[Exercise input]
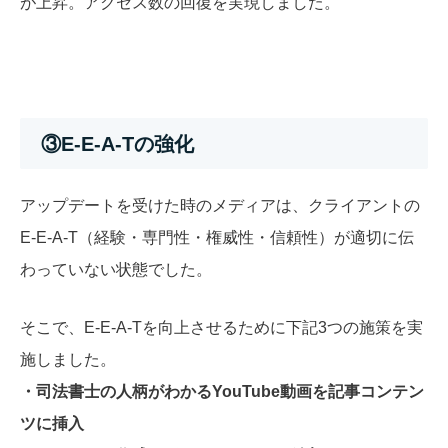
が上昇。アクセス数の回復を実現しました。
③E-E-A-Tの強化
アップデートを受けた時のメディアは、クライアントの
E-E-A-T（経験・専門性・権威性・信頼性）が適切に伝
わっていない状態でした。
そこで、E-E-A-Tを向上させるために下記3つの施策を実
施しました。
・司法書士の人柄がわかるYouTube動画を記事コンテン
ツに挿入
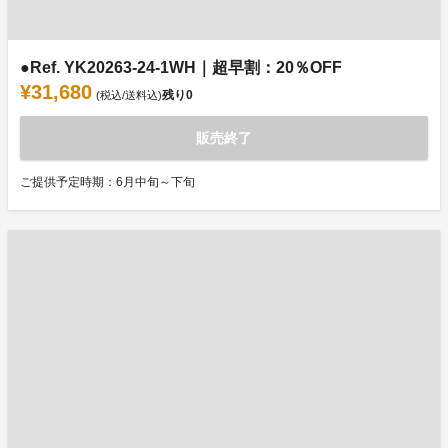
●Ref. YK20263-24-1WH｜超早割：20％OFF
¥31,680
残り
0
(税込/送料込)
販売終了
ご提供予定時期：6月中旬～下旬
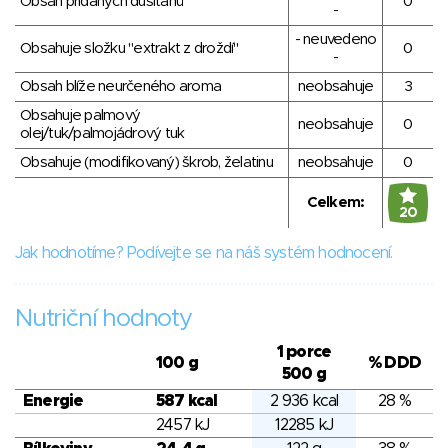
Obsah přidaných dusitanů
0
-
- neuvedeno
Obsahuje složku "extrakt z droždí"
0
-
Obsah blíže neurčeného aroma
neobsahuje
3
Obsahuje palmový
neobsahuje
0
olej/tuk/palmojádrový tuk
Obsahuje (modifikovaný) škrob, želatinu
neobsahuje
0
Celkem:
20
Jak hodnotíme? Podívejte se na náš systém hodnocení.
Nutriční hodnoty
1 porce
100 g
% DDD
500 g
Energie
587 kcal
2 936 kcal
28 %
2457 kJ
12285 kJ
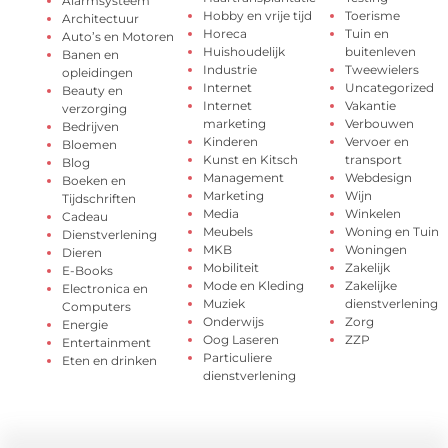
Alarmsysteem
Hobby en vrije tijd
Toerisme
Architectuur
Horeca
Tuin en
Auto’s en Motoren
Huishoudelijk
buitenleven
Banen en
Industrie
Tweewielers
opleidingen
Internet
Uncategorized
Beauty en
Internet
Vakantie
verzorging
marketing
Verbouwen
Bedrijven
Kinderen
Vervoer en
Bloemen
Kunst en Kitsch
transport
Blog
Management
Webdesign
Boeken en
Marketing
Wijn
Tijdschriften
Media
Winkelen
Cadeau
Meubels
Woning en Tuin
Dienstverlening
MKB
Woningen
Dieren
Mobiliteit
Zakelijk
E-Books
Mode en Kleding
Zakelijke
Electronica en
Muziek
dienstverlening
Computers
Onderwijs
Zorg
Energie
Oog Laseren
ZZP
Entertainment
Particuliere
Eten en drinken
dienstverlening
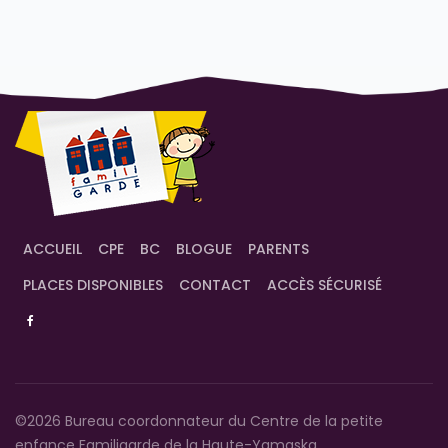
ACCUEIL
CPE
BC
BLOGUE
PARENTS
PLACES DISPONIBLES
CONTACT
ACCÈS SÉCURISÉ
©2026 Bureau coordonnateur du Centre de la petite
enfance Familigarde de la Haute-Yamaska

[Prompt] None of the pictures should appear; the rest of the entries must be reproduced exactly.

[The answer]
が上昇。アクセス数の回復を実現しました。
③E-E-A-Tの強化
アップデートを受けた時のメディアは、クライアントの
E-E-A-T（経験・専門性・権威性・信頼性）が適切に伝
わっていない状態でした。
そこで、E-E-A-Tを向上させるために下記3つの施策を実
施しました。
・司法書士の人柄がわかるYouTube動画を記事コンテン
ツに挿入
●Ref. YK20263-24-1WH｜超早割：20％OFF
¥31,680
残り
0
(税込/送料込)
販売終了
ご提供予定時期：6月中旬～下旬
Obsah přidaných dusitanů
0
-
- neuvedeno
Obsahuje složku "extrakt z droždí"
0
-
Obsah blíže neurčeného aroma
neobsahuje
3
Obsahuje palmový
neobsahuje
0
olej/tuk/palmojádrový tuk
Obsahuje (modifikovaný) škrob, želatinu
neobsahuje
0
Celkem:
20
Jak hodnotíme? Podívejte se na náš systém hodnocení.
Nutriční hodnoty
1 porce
100 g
% DDD
500 g
Energie
587 kcal
2 936 kcal
28 %
2457 kJ
12285 kJ
Alarmsysteem
Hobby en vrije tijd
Toerisme
Architectuur
Horeca
Tuin en
Auto’s en Motoren
Huishoudelijk
buitenleven
Banen en
Industrie
Tweewielers
opleidingen
Internet
Uncategorized
Beauty en
Internet
Vakantie
verzorging
marketing
Verbouwen
Bedrijven
Kinderen
Vervoer en
Bloemen
Kunst en Kitsch
transport
Blog
Management
Webdesign
Boeken en
Marketing
Wijn
Tijdschriften
Media
Winkelen
Cadeau
Meubels
Woning en Tuin
Dienstverlening
MKB
Woningen
Dieren
Mobiliteit
Zakelijk
E-Books
Mode en Kleding
Zakelijke
Electronica en
Muziek
dienstverlening
Computers
Onderwijs
Zorg
Energie
Oog Laseren
ZZP
Entertainment
Particuliere
Eten en drinken
dienstverlening
ACCUEIL
CPE
BC
BLOGUE
PARENTS
PLACES DISPONIBLES
CONTACT
ACCÈS SÉCURISÉ
©2026 Bureau coordonnateur du Centre de la petite
enfance Familigarde de la Haute-Yamaska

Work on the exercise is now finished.